» Task item
For each line below that includes the string "installation", show the whole line.

*** Begin section ***

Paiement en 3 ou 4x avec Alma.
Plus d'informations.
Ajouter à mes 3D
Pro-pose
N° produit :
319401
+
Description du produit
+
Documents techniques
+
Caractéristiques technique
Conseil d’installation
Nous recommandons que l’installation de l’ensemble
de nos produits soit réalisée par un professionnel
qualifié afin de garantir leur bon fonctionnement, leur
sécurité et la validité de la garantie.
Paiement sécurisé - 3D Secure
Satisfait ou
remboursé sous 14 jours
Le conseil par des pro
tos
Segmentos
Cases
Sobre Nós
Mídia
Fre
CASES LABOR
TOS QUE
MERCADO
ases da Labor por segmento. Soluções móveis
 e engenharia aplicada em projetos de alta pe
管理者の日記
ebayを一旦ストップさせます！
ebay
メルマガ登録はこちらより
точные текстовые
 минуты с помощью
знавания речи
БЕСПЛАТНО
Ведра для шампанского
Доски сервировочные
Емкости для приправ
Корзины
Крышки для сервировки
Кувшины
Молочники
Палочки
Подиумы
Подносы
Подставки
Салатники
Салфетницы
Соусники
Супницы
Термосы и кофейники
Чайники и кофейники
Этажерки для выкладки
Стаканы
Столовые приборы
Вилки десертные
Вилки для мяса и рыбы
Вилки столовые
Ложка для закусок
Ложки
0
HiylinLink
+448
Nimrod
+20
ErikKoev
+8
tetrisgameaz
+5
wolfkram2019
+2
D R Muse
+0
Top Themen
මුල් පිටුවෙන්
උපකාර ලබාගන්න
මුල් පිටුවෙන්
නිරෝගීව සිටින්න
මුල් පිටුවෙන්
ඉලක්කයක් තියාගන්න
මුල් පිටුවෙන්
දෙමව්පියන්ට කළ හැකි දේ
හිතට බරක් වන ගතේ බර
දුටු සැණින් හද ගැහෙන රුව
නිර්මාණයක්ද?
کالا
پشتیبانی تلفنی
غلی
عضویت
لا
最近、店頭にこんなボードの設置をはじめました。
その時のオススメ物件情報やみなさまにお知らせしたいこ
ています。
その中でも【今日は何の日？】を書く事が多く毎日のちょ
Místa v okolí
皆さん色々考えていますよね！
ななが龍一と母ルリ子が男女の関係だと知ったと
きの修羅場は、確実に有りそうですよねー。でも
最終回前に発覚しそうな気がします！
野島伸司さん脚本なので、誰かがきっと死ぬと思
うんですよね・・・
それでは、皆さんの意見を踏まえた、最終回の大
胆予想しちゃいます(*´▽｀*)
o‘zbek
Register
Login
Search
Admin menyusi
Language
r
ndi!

*** End section ***

» Output
Conseil d’installation
Nous recommandons que l’installation de l’ensemble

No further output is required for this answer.